For other dbt commands check:
[https://docs.getdbt.com/reference/dbt-commands](https://docs.getdbt.com/reference/dbt-commands)

### This projects uses [pre-commit](https://pre-commit.com/)

To run checks locally use:

```sh
pre-commit run --all-files --config .pre-commit-config_local.yaml
```

Use the following hook to run checks before commit:

```bash
INSTALL_PYTHON=/Users/benedikt/Documents/gitrepos/crfe-orc-cloud-composer/.venv/bin/python3
ARGS=(hook-impl --config=.pre-commit-config_local.yaml --hook-type=pre-commit)

# end templated

HERE="$(cd "$(dirname "$0")" && pwd)"
ARGS+=(--hook-dir "$HERE" -- "$@")

if [ -x "$INSTALL_PYTHON" ]; then
exec "$INSTALL_PYTHON" -mpre_commit "${ARGS[@]}"
elif command -v pre-commit > /dev/null; then
exec pre-commit "${ARGS[@]}"
else
echo '`pre-commit` not found. Did you forget to activate your virtualenv?' 1>&2
exit 1
fi
```

## How to Set Up a Goldsky Table

To set up a new table using Goldsky data in BigQuery:

Contact Goldsky Support: Email [Goldsky](support@goldsky.com) to request the setup of a new table to be imported into the `mezo-prod-dp-dwh-lnd-goldsky-cs-0` Google Cloud Storage (GCS) bucket. As of this writing, the [Goldsky documentation](https://docs.goldsky.com/mirror/extensions/channels/aws-s3) is limited, and self-service setup is not available—you must contact support to establish the connection.

### Organize Data in GCS

- For each import, create a separate folder in the GCS bucket.
- The folder structure should follow this pattern: `event_type=/event_date=/` (e.g., `event_type=donated/event_date=2025-05-22/`).
- This structure enables Hive partitioning of the table. For more details, see the [BigLake partitioned data documentation](https://cloud.google.com/bigquery/docs/create-cloud-storage-table-biglake#create-biglake-partitioned-data).

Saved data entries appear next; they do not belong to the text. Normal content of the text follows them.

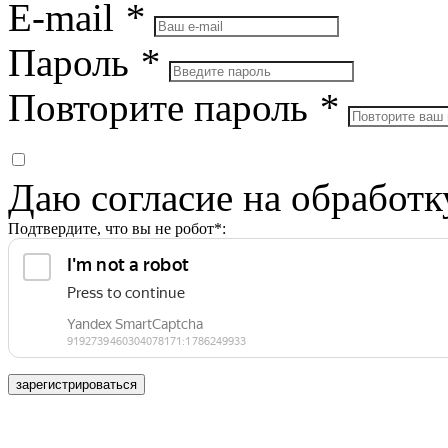
E-mail
*
Пароль
*
Повторите пароль
*
Даю согласие на обработ
Подтвердите, что вы не робот*:
зарегистрироваться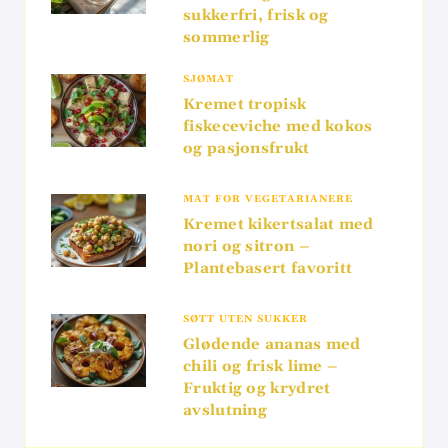
sukkerfri, frisk og
sommerlig
SJØMAT
Kremet tropisk
fiskeceviche med kokos
og pasjonsfrukt
MAT FOR VEGETARIANERE
Kremet kikertsalat med
nori og sitron –
Plantebasert favoritt
SØTT UTEN SUKKER
Glødende ananas med
chili og frisk lime –
Fruktig og krydret
avslutning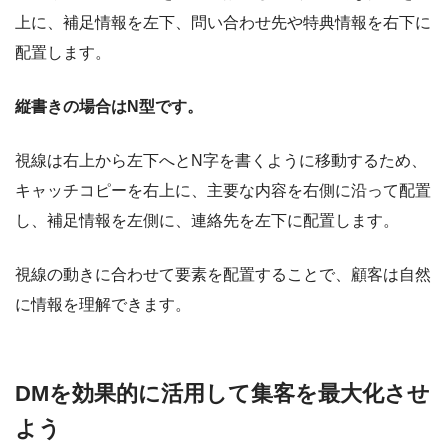
上に、補足情報を左下、問い合わせ先や特典情報を右下に
配置します。
縦書きの場合はN型です。
視線は右上から左下へとN字を書くように移動するため、
キャッチコピーを右上に、主要な内容を右側に沿って配置
し、補足情報を左側に、連絡先を左下に配置します。
視線の動きに合わせて要素を配置することで、顧客は自然
に情報を理解できます。
DMを効果的に活用して集客を最大化させ
よう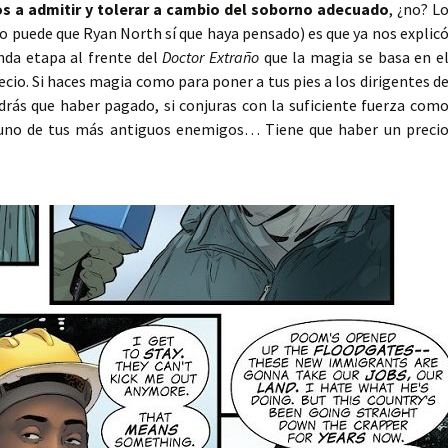
s a admitir y tolerar a cambio del soborno adecuado
, ¿no? L
o puede que Ryan North sí que haya pensado) es que ya nos explic
nda etapa al frente del
Doctor Extraño
que la magia se basa en e
recio. Si haces magia como para poner a tus pies a los dirigentes d
rás que haber pagado, si conjuras con la suficiente fuerza com
e uno de tus más antiguos enemigos… Tiene que haber un preci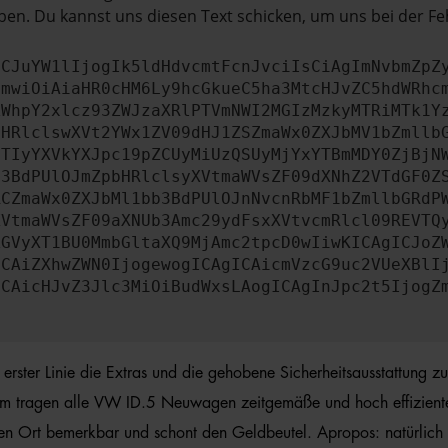
en. Du kannst uns diesen Text schicken, um uns bei der Fe
ICJuYW1lIjogIk5ldHdvcmtFcnJvciIsCiAgImNvbmZpZ
cmwiOiAiaHR0cHM6Ly9hcGkueC5ha3MtcHJvZC5hdWRhc
ZWhpY2xlcz93ZWJzaXRlPTVmNWI2MGIzMzkyMTRiMTk1Y
bHRlclswXVt2YWx1ZV09dHJ1ZSZmaWx0ZXJbMV1bZmllb
JTIyYXVkYXJpc19pZCUyMiUzQSUyMjYxYTBmMDY0ZjBjN
b3BdPUlOJmZpbHRlclsyXVtmaWVsZF09dXNhZ2VTdGF0Z
RCZmaWx0ZXJbMl1bb3BdPUlOJnNvcnRbMF1bZmllbGRdP
XVtmaWVsZF09aXNUb3Amc29ydFsxXVtvcmRlcl09REVTQ
ZGVyXT1BU0MmbGltaXQ9MjAmc2tpcD0wIiwKICAgICJoZ
ICAiZXhwZWN0IjogewogICAgICAicmVzcG9uc2VUeXBlI
ICAicHJvZ3Jlc3MiOiBudWxsLAogICAgInJpc2t5IjogZ
rster Linie die Extras und die gehobene Sicherheitsausstattung zu 
dem tragen alle VW ID.5 Neuwagen zeitgemäße und hoch effiziente
eren Ort bemerkbar und schont den Geldbeutel. Apropos: natürli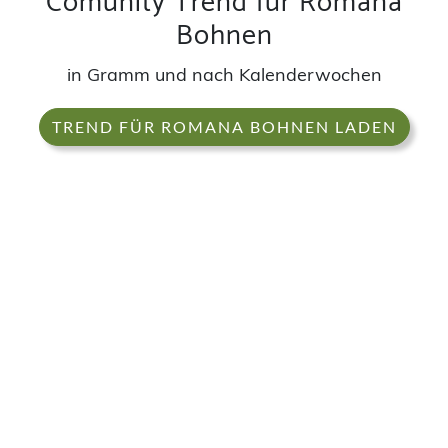
Comunity Trend für Romana
Bohnen
in Gramm und nach Kalenderwochen
TREND FÜR ROMANA BOHNEN LADEN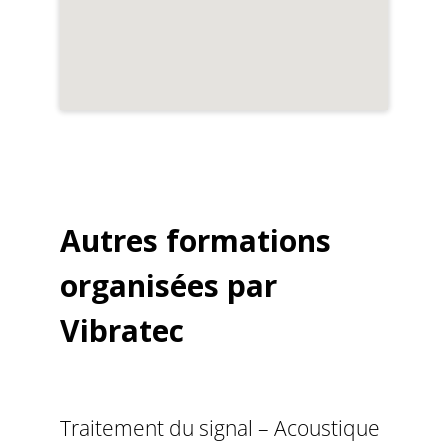
Autres formations
organisées par
Vibratec
Traitement du signal – Acoustique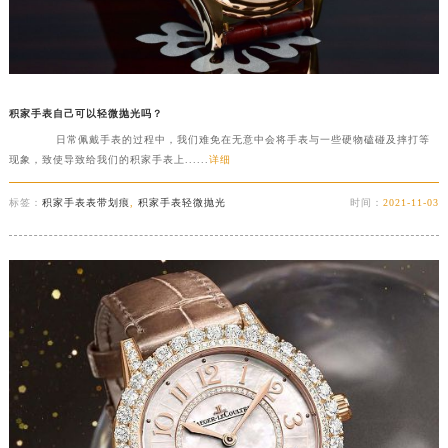
积家手表自己可以轻微抛光吗？
日常佩戴手表的过程中，我们难免在无意中会将手表与一些硬物磕碰及摔打等
现象，致使导致给我们的积家手表上......
详细
标签：
积家手表表带划痕
,
积家手表轻微抛光
时间：
2021-11-03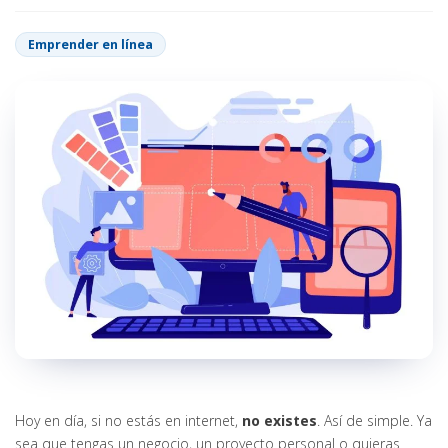
Emprender en línea
Hoy en día, si no estás en internet,
no existes
. Así de simple. Ya
sea que tengas un negocio, un proyecto personal o quieras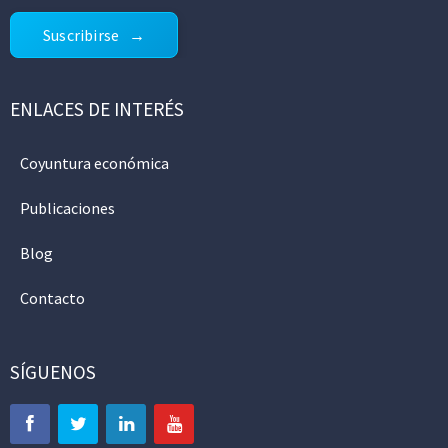
Suscribirse
ENLACES DE INTERÉS
Coyuntura económica
Publicaciones
Blog
Contacto
SÍGUENOS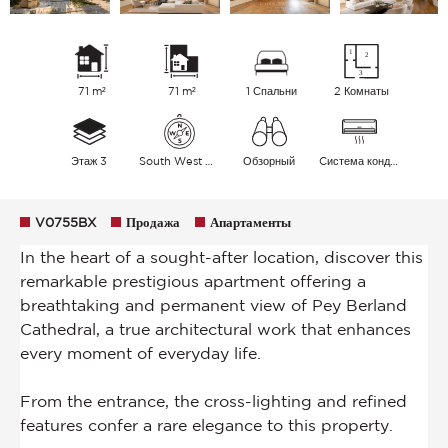
71 m²
71 m²
1 Спальни
2 Комнаты
Этаж 3
South West East
Обзорный
Cистема кондиционирования воздуха
V0755BX
Продажа
Апартаменты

### Update dbt Source Configuration

- Edit the [models/00_sources/goldsky.yml](models/00_sources/goldsky.yml) file to add the new table definition.
- Use the existing configurations in the file as a template for your new entry as a reference.
- Ensure all relevant metadata, columns, and partitioning information are included.

### Register the Table in BigQuery

- The table will be created in BigQuery using the [dbt-external-tables](https://github.com/dbt-labs/dbt-external-tables) package.
- After updating the YAML file, run the following dbt command to create the external tables:

```sh
dbt run-operation stage_external_sources
```

- This command will register the external tables in BigQuery based on your configuration. This is automatically run during deployment and CI Process.

## Update the External Table in BigQuery

If the source file (e.g., Google Sheet) changes structure:
- Edit the corresponding YAML file in models/00_sources/
- Adjust schema, columns, or partitioning as needed.
- Re-stage the external table

```sh
dbt run-operation stage_external_sources
```

- These steps are also run automatically via GitHub Actions, but for local testing, you must run them manually.

## 📖 Documentation

This project includes autogenerated dbt documentation, hosted with GitHub Pages.
👉 [View the dbt docs](https://thesis.github.io/mezo-dbt/#!/overview)
The documentation site is automatically updated via GitHub Actions when changes are merged into the repository.